Now that we have a dataframe object, we can compute arbitrary rollups and aggregations locally. For example, let's aggregate the count of samples from the population level to the super population level. We'll do this via the dataframe.groupby operation, which is generally of the form:

dataframe.groupby("column name").aggregation_func()


In [6]:
superpop_df = pops_df.groupby('super_population').sum()
superpop_df.plot(kind='bar')


Out[6]:
<matplotlib.axes._subplots.AxesSubplot at 0x7f3deef5bf10>

We see that the distribution of genome samples across population and super population is relatively uniform, the exception being the AFR (African) super population.

Genome sample metrics

Let's explore a few quantitative attributes of the genomic samples. We'll keep our super population sample classification, but also add some metrics around the extent to which given samples were sequenced, for exomic and low coverage regions. We'll further annotate our samples with a tag for the laboratory/center that produced performed the sequencing.


In [7]:
%%sql --module  metrics
select 
    super_population
    , total_lc_sequence -- lc=low coverage
    , total_exome_sequence
    , Main_Project_E_Centers
from $samples_table
where 
    total_exome_sequence is not null
    and total_lc_sequence is not null
    and Main_Project_E_Centers is not null
    and Main_Project_E_Centers != 'BCM,BGI' -- remove this single outlier

Again, we can convert these results to a Pandas dataframe for local analysis and visualization


In [8]:
df = bq.Query(metrics, samples_table=samples_table).to_dataframe()
df[:10]


Out[8]:
super_population total_lc_sequence total_exome_sequence Main_Project_E_Centers
0 EUR 14714705600 9580861000 WUGSC
1 EUR 30285067857 5856213714 BCM
2 EUR 25134554475 8125011458 BCM
3 EUR 42906753668 15144863140 BI
4 EUR 22115533074 11754108800 WUGSC
5 EUR 21621189887 9003406100 WUGSC
6 EUR 16331033600 9145497300 WUGSC
7 EUR 22262720677 5851507215 BCM
8 EUR 24284331308 6640380441 BCM
9 EUR 23778576248 9595593000 WUGSC

To get a feel for the quantitative sample attributes, let's see how their values are distributed among the dataset samples by plotting histograms. Note that a histogram of any dataframe attribute can be easily rendered with the pattern dataframe.attribute_name.hist()


In [9]:
df.hist(alpha=0.5, bins=30)


Out[9]:
array([[<matplotlib.axes._subplots.AxesSubplot object at 0x7f3deee3af50>,
        <matplotlib.axes._subplots.AxesSubplot object at 0x7f3deec945d0>]], dtype=object)

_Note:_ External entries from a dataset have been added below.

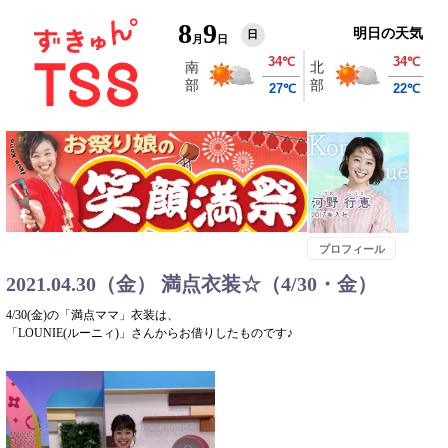
8
9
明日の天気
日
月
日
プロフィール
2021.04.30（金） 満点衣装☆（4/30・金）
4/30(金)の「満点ママ」衣装は、
「LOUNIE(ルーニィ)」さんからお借りしたものです♪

What does the joint distribution of these two traits look like?


In [10]:
g = sns.jointplot('total_exome_sequence', 'total_lc_sequence', df)

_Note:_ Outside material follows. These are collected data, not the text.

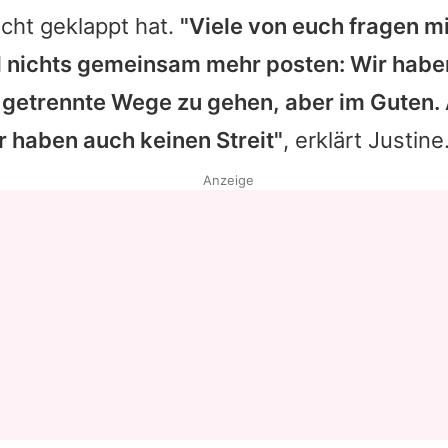
cht geklappt hat.
"Viele von euch fragen m
Datenschutzerklärung
l nichts gemeinsam mehr posten: Wir habe
Nutzungsbedingungen
 getrennte Wege zu gehen, aber im Guten. 
Utiq verwalten
r haben auch keinen Streit"
, erklärt Justine
Anzeige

Only a very slight positive correlation. Let's further annotate our scatter chart by rendering each mark with a color according to its super population assignment.


In [11]:
g = sns.lmplot('total_exome_sequence', 'total_lc_sequence', hue='super_population', data=df, fit_reg=False)


Now, let's take the same plot as above, by facet our results based upon the genomic sequencing center that produced it to look for inter-center variability in the dataset.


In [12]:
g = sns.lmplot('total_exome_sequence', 'total_lc_sequence', hue='super_population', col='Main_Project_E_Centers', col_wrap=2, data=df, fit_reg=False)


The WUSGC (the Genome Institute at Washington University) shows a small outlier cluster that is distinct relative to the other centers. The BCM (Baylor College of Medicine) facet appears the least variable within the exome sequencing dimension.

Are there any super population trends here? We can facet our data a second time, this time by super population to dig deeper.


In [13]:
g = sns.lmplot('total_exome_sequence', 'total_lc_sequence', hue='super_population', col='super_population', row='Main_Project_E_Centers', data=df, fit_reg=False)


With the data now faceted by super population as well as genomic center, the variability of the Broad institute data becomes more apparent. Furthermore, the outlier cluster noted earlier in the WUGSC facet appears to be primarily constituted by the EAS and AMR super populations, with no representation from the SAS super population.